There are plenty of reasons to invest in property, including the fact that you’re buying a tangible asset – bricks and mortar – which will be always be in demand. Stocks and shares, on the other, can lose all of their value in a day; we’ve all heard the horror stories, and in fact some of us have experienced them first hand.
But people will always need a place to live, which makes property a more attractive option. There are four more compelling reasons why should be browsing the real estate listings, according to Brisbane-based Grow Consulting Group.
Receive dual income
Unlike other forms of investment, property provides two streams of income, explains Ayda Shabanzadeh, managing director of Grow. “When you purchase a property at today’s market value, while you hold the investment it is likely to increase in value over time, due to a favourable demand versus supply situation, a strengthening economy, inflation and population growth,” she says. “However, you don’t need to sell the asset to make money. You can continue to earn income while you hold it, through rent – a great source of passive income.”
Leverage your risk
Property is a low-risk investment option when compared to shares and stocks, which are heavily linked to the national and global economy, and can be extremely volatile. “Property is much easier to leverage when compared with other investment options,” Shabanzadeh says. “Banks are generally comfortable to lend more for property as they recognise it as a low-risk investment option, and they’re also confident that they can recoup the cost should they need to.”
Maximise your tax refund
An investment property is tax deductable, so the Australian Taxation Office (ATO) will allow you to claim a tax deduction for most of the expenses you incur when buying and managing an investment property. If you experience a financial loss – meaning that the annual costs of owning your investment property exceed the annual rental income you receive – you can offset these losses against your income tax.
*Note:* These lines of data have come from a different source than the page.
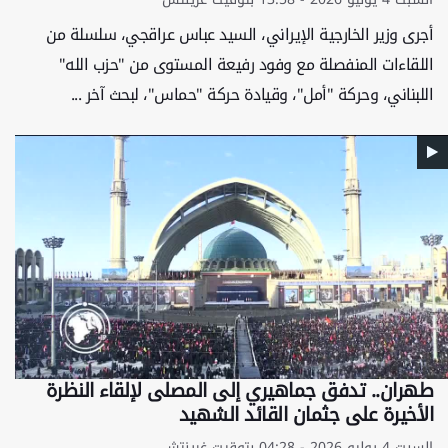
أجرى وزير الخارجية الإيراني، السيد عباس عراقجي، سلسلة من
اللقاءات المنفصلة مع وفود رفيعة المستوى من "حزب الله"
اللبناني، وحركة "أمل"، وقيادة حركة "حماس"، لبحث آخر ...
طهران.. تدفق جماهيري إلى المصلى لإلقاء النظرة
الأخيرة على جثمان القائد الشهيد
السبت 4 يوليو 2026 - 04:28 بتوقيت غرينتش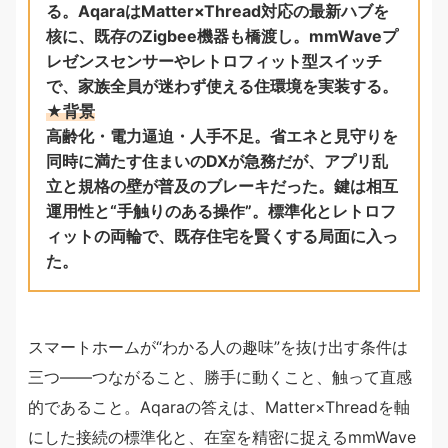
る。AqaraはMatter×Thread対応の最新ハブを
核に、既存のZigbee機器も橋渡し。mmWaveプ
レゼンスセンサーやレトロフィット型スイッチ
で、家族全員が迷わず使える住環境を実装する。
★背景
高齢化・電力逼迫・人手不足。省エネと見守りを
同時に満たす住まいのDXが急務だが、アプリ乱
立と規格の壁が普及のブレーキだった。鍵は相互
運用性と“手触りのある操作”。標準化とレトロフ
ィットの両輪で、既存住宅を賢くする局面に入っ
た。
スマートホームが“わかる人の趣味”を抜け出す条件は
三つ——つながること、勝手に動くこと、触って直感
的であること。Aqaraの答えは、Matter×Threadを軸
にした接続の標準化と、在室を精密に捉えるmmWave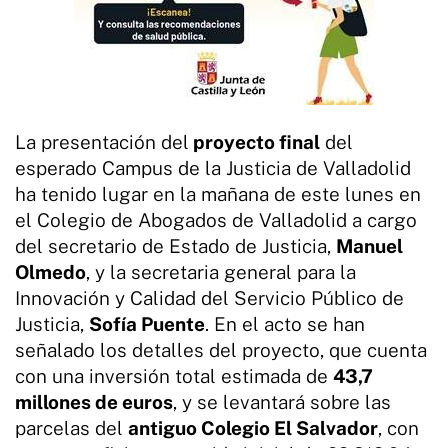
La presentación del
proyecto final
del
esperado Campus de la Justicia de Valladolid
ha tenido lugar en la mañana de este lunes en
el Colegio de Abogados de Valladolid a cargo
del secretario de Estado de Justicia,
Manuel
Olmedo
, y la secretaria general para la
Innovación y Calidad del Servicio Público de
Justicia,
Sofía Puente
. En el acto se han
señalado los detalles del proyecto, que cuenta
con una inversión total estimada de
43,7
millones de euros
, y se levantará sobre las
parcelas del
antiguo Colegio El Salvador
, con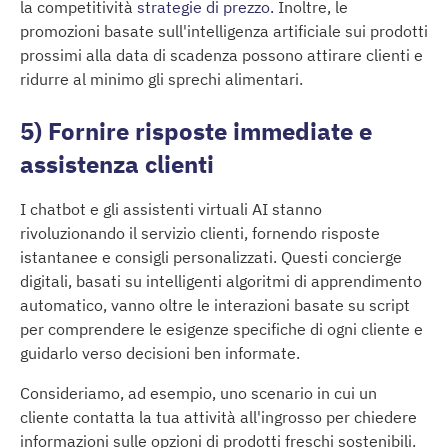
la competitività
strategie di prezzo.
Inoltre, le
promozioni basate sull'intelligenza artificiale sui prodotti
prossimi alla data di scadenza possono attirare clienti e
ridurre al minimo gli sprechi alimentari.
5) Fornire risposte immediate e
assistenza clienti
I chatbot e gli assistenti virtuali AI stanno
rivoluzionando il servizio clienti, fornendo risposte
istantanee e consigli personalizzati. Questi concierge
digitali, basati su intelligenti algoritmi di apprendimento
automatico, vanno oltre le interazioni basate su script
per comprendere le esigenze specifiche di ogni cliente e
guidarlo verso decisioni ben informate.
Consideriamo, ad esempio, uno scenario in cui un
cliente contatta la tua attività all'ingrosso per chiedere
informazioni sulle opzioni di prodotti freschi sostenibili.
“This is a strategy known as negative gearing,” Shabanzadeh says. “Normally, you receive this tax amount back at the end of the financial year when you complete your tax return, but it is also possible to receive this money in your regular pay: in other words, you can receive the tax saving during the course of the year to provide better cashflow.”
“While property values sometimes fall slightly in the short-term, over the long term, it always increases [in value] as demand for housing will continue to grow,” Shabanzadeh explains. “It is also less stressful as investors don’t need to keep up to date with daily share markets – they simply hold their investment and reap the rewards.”